### REQUIRED WORK
Would you please copy each line of the data in which the string "more" occurs?

Stored data entries
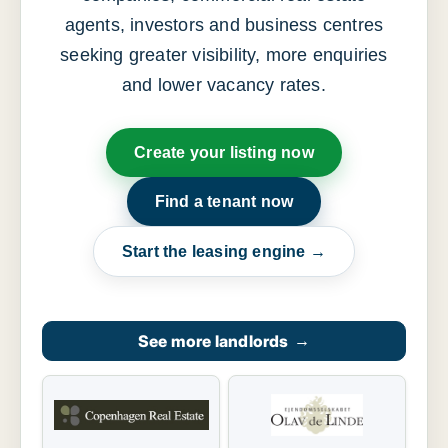
agents, investors and business centres
seeking greater visibility, more enquiries
and lower vacancy rates.
Create your listing now
Find a tenant now
Start the leasing engine →
See more landlords
→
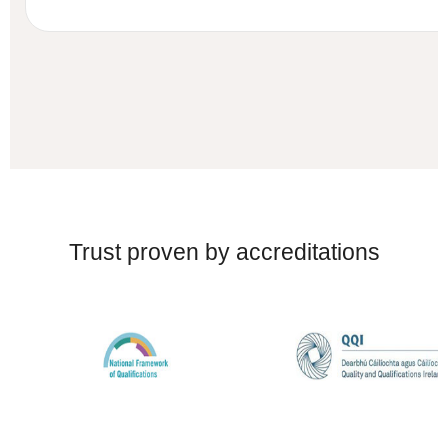
Trust proven by accreditations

### RESULT OF THE EXERCISE
seeking greater visibility, more enquiries
See more landlords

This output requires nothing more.